Рин с бабой Таней почти не общался. Это было неудивительно: в тот период жизни он вообще мало нуждался в людях. Я его чем-то зацепила, и брат периодически уделял мне время, но это было исключением. (Для меня - исключением замечательным, наполненным чудесами.)
Обычно он убегал из дома сразу после завтрака, а возвращался к ужину - усталый, голодный и исцарапанный. Где был и чем занимался, оставалось его личной тайной.
- А братец-то твой - совсем дичок!
Баба Таня завела этот разговор как-то вечером, за вязанием мне толстых и колючих носков из козьей шерсти.
- А что это значит?
Я тоже не сидела без дела: распутывала клубок, который наша шалая кошка Дуня превратила в не пойми что.
- Ну, смотри. Есть яблони садовые, и яблоки у них красивые и сладкие. В саду у нас много таких, в августе полакомишься. А вон за забором, видишь? - деревце выросло. На нем яблочки такие мелкие и кислые, что лучше и не пробовать: рот оскоминой сведет. Наши яблоньки называются культурными, а та - дикая, или дичок.

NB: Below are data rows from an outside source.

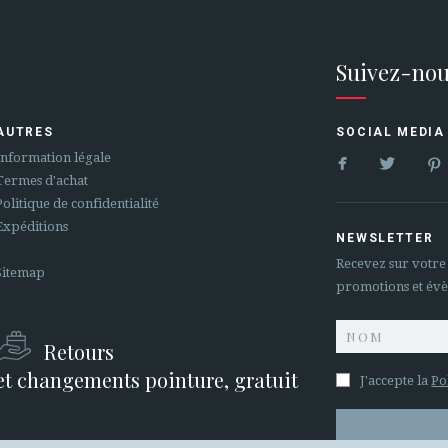
Suivez-nou
AUTRES
SOCIAL MEDIA


Information légale
Termes d'achat
Politique de confidentialité
Expéditions
NEWSLETTER
Recevez sur votre
Sitemap
promotions et év
Retours
et changements pointure, gratuit
J'accepte la
Po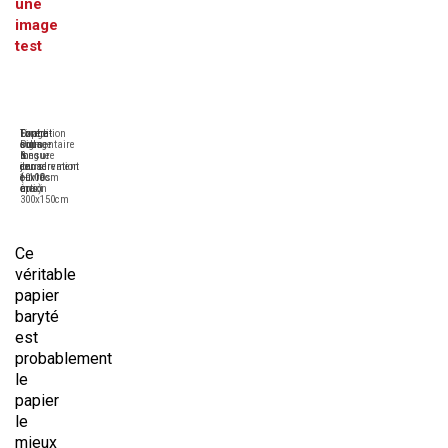
une
image
test
Tirage
Format
Expédition
Contre-
Pigmentaire
sur-
sous
collage
longue
mesure
6
&
conservation
de
jours
encadrement
(+100
10x10cm
ouvrés
en
ans)
à
maxi
option
300x150cm
Ce
véritable
papier
baryté
est
probablement
le
papier
le
mieux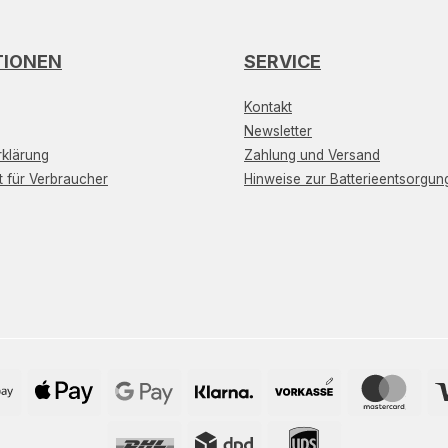
TIONEN
SERVICE
Kontakt
Newsletter
klärung
Zahlung und Versand
t für Verbraucher
Hinweise zur Batterieentsorgun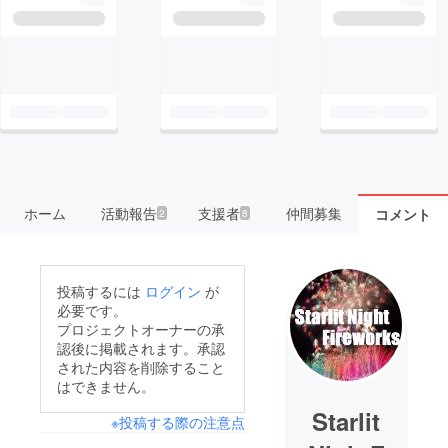
ホーム
活動報告
支援者
仲間募集
コメント
2
8
投稿するには
ログイン
が
必要です。
プロジェクトオーナーの承
認後に掲載されます。承認
された内容を削除すること
はできません。
Starlit
※投稿する際の注意点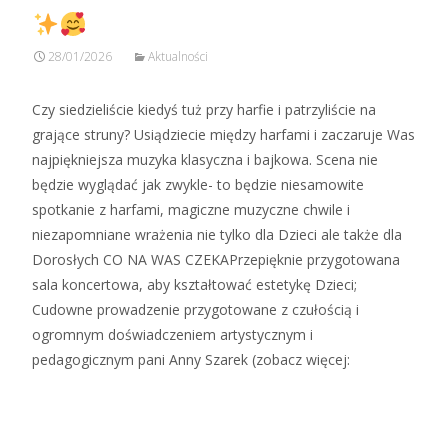
28/01/2026
Aktualności
Czy siedzieliście kiedyś tuż przy harfie i patrzyliście na
grające struny? Usiądziecie między harfami i zaczaruje Was
najpiękniejsza muzyka klasyczna i bajkowa. Scena nie
będzie wyglądać jak zwykle- to będzie niesamowite
spotkanie z harfami, magiczne muzyczne chwile i
niezapomniane wrażenia nie tylko dla Dzieci ale także dla
Dorosłych CO NA WAS CZEKAPrzepięknie przygotowana
sala koncertowa, aby kształtować estetykę Dzieci;
Cudowne prowadzenie przygotowane z czułością i
ogromnym doświadczeniem artystycznym i
pedagogicznym pani Anny Szarek (zobacz więcej:
Zobacz więcej…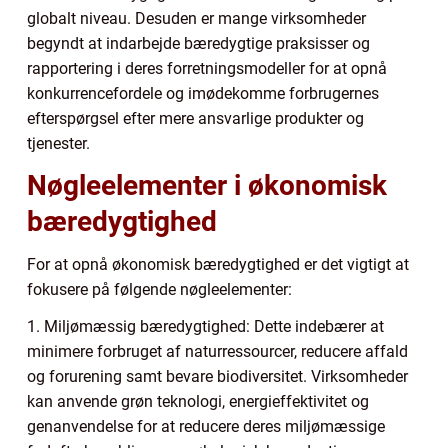
globalt niveau. Desuden er mange virksomheder
begyndt at indarbejde bæredygtige praksisser og
rapportering i deres forretningsmodeller for at opnå
konkurrencefordele og imødekomme forbrugernes
efterspørgsel efter mere ansvarlige produkter og
tjenester.
Nøgleelementer i økonomisk
bæredygtighed
For at opnå økonomisk bæredygtighed er det vigtigt at
fokusere på følgende nøgleelementer:
1. Miljømæssig bæredygtighed: Dette indebærer at
minimere forbruget af naturressourcer, reducere affald
og forurening samt bevare biodiversitet. Virksomheder
kan anvende grøn teknologi, energieffektivitet og
genanvendelse for at reducere deres miljømæssige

Так и Ринат - вроде того деревца. Хоть и в нормальной, культурной семье растет, и родители - не алкоголики какие.
- А кто такие алкоголики?
- Вырастешь - узнаешь. Уж такого-то добра!.. - Баба Таня махнула рукой, забыв про спицы. - Вот, петлю запутала из-за тебя…
- А это плохо - быть дичком?
- А что ж хорошего? Таких людей никто не любит. Если характер у твоего братца не изменится, вырастет из него бандит какой-нибудь или убийца. Кто в детстве никого не слушает, для того и законы потом не указ будут.
Обидевшись за брата, я принялась горячо его защищать:
- Неправда! Рин добрый и хороший! Не будет он бандитом. А ты, баба Таня, обиделась на него за то, что сегодня утром он на тебя огрызнулся, а вчера домой прибежал, когда ужин уже остыл. А позавчера Дуню акварельными красками раскрасил… - Я запнулась, осознав, что проказы Рина, о которых можно рассказывать бесконечно, вряд ли смягчат сердце бабы Тани. Затем добавила тихо: - Он же не знал, что краски такие вредные, и Дунька, помыв себя язычком, отравится и долго тошнить будет…
- Ох, герой! - усмехнулась баба Таня. - Хорошо все художества его описала.
Я вскочила, готовая убежать, швырнув клубок на пол.
- Обиделась за родную кровь? Да ладно, может, и не вырастет еще уголовник. Драть его надо, как сидорову козу. А некому, видно, драть. Слишком все культурные. Ох, намаются еще с ним мать с отцом…
Я села обратно и закончила свою работу, но уже кое-как, без огонька.
А перед сном пересказала разговор брату.
- Ну и что ж - что дичок? Так даже лучше! - Рин казался ни капельки не обиженным. - Зато ветки той яблоньки никто не обрывает, чтобы сорвать яблочко послаще. А птицам все равно - кислые они или сладкие, они и так клюют, и песенки распевают. И драть меня, как козу, не надо - все равно не поможет. Не стану я тихим паинькой, пусть не надеются. И убийцей не стану, можешь не бояться. Людей убивать неинтересно.
- Ты что, пробовал? - испугалась я.
- Нет. Но знаю. Разрушать всегда просто и неинтересно.
При этих словах голос его стал чужим, глуховатым. Но не успела я это осмыслить, как Рин снова стал самим собой.
- Хватит об этом. Завтра пойдем на речку! И Филю с собой прихватим.
Я взвизгнула от восторга.
Мы жили в деревне уже больше месяца, а на речку я не выбиралась ни разу. Как, впрочем, куда-либо еще за пределы бабы-таниного сада-огорода.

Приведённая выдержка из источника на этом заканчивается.